République et canton de Genève
Grand Conseil
Séance du vendredi 21 mai 1999 à 17h
54e législature - 2e année - 7e session - 22e séance
R 400
Introduction
Points de A à G. Extrait du rapport du Comité des droits de l'homme des Parlementaires présenté à la 99e Conférence interparlementaire (Windhoek, 6-11 avril 1998)
Institution du SLORC
Le Myanmar (Birmanie) a un régime militaire depuis 1962, date à laquelle le général Ne Win a pris le pouvoir à la faveur d'un coup d'Etat. Il a lancé un programme connu sous le nom de « Voie birmane du socialisme ». En 1988, la suppression de tous les droits civils et politiques et les résultats économiques désastreux du régime ont suscité un mécontentement général et des manifestations ont commencé. Selon des estimations officieuses, la répression violente du mouvement démocratique par l'armée a fait entre 3 000 et 10 000 morts cette année-là.
Les généraux ont proclamé l'état d'urgence et, le 18 septembre 1988, ont constitué le « Conseil d'Etat pour le rétablissement de l'ordre public » (SLORC) qui a promis d'organiser des élections.
Les élections législatives de mai 1990
Les élections générales de mai 1990 ont été libres et régulières, ainsi que des sources gouvernementales et non gouvernementales l'ont à plusieurs reprises déclaré. Les résultats publiés par le gouvernement ont montré que la NLD avait obtenu 392 des 485 sièges à pourvoir (80 pour cent des voix). Selon le rapport du Rapporteur spécial de la Commission des droits de l'homme pour le Myanmar (voir rapport E/CN.4/1993/37), 11 de ces élus sont entre-temps décédés (un en détention) et plus de 70 ont été incarcérés et/ou déclarés indignes d'occuper leur siège au sein de l'Assemblée élue ou de se représenter à des élections futures, certains pendant une durée de cinq ans, d'autres à vie.

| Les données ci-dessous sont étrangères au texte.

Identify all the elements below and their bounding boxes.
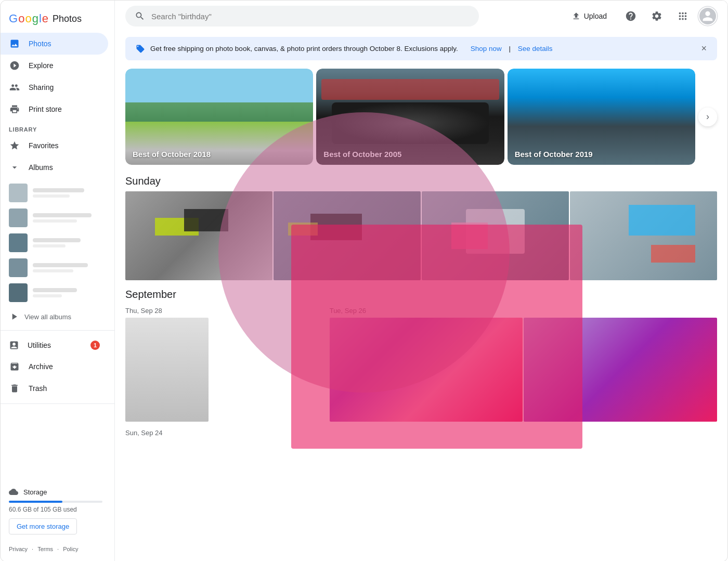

Le Pyithu Hluttaw (Parlement) n'a pas été convoqué. Le SLORC a fait savoir au Rapporteur spécial (voir rapport E/CN.4/1993/37) que « le but des élections n'avait pas été de remettre le gouvernement aux mains du parti élu, mais de sélectionner les personnes qui rédigeraient la nouvelle Constitution, après quoi il y aurait un changement de gouvernement ».
Le 27 juillet 1990, le SLORC a, dans sa Déclaration N° 1/90, annoncé entre autres qu'une large convention nationale allait être convoquée afin que puissent être discutés tous les facteurs à prendre en considération lors de la rédaction de la Constitution. Il déclarait en outre que les représentants élus en mai 1990 seraient chargés de rédiger la nouvelle constitution et il interdisait au Pyithu Hluttaw de siéger sans l'accord de l'armée.
Convocation d'une Convention nationale détournant la volonté des citoyens
Le 9 janvier 1993, le gouvernement a convoqué une Convention nationale pour fixer les principes de base à appliquer dans l'élaboration d'une nouvelle constitution. Des 702 délégués, environ 650 représentants (soit 70 pour cent) ont été choisis par le SLORC. De plus, depuis le début de la Convention nationale, de nombreux participants ont été, selon la source, disqualifiés ou arrêtés pour avoir enfreint les lignes directrices établies par le SLORC pour la Convention et, en particulier, pour avoir contesté le rôle dirigeant prévu pour le Tatmadaw (l'armée). Dans son rapport à la Commission des droits de l'homme de février 1995 (E/CN.4/1995/65), le Rapporteur spécial déclarait qu'il ne pouvait « s'empêcher d'estimer que, vu la composition de l'assemblée des délégués (seul un délégué sur sept a été élu aux élections de 1990), vu les restrictions qui leur ont été imposées (pratiquement aucune liberté de réunion, aucun droit d'imprimer et de distribuer des tracts ou de s'exprimer librement), et vu les lignes directrices qui devaient être suivies strictement (y compris le principe concernant le rôle dirigeant du Tatmadaw), la Convention nationale ne paraît pas créer les conditions nécessaires au rétablissement de la démocratie, par un respect total de la volonté du peuple telle qu'elle s'est exprimée lors des élections démocratiques de 1990 ».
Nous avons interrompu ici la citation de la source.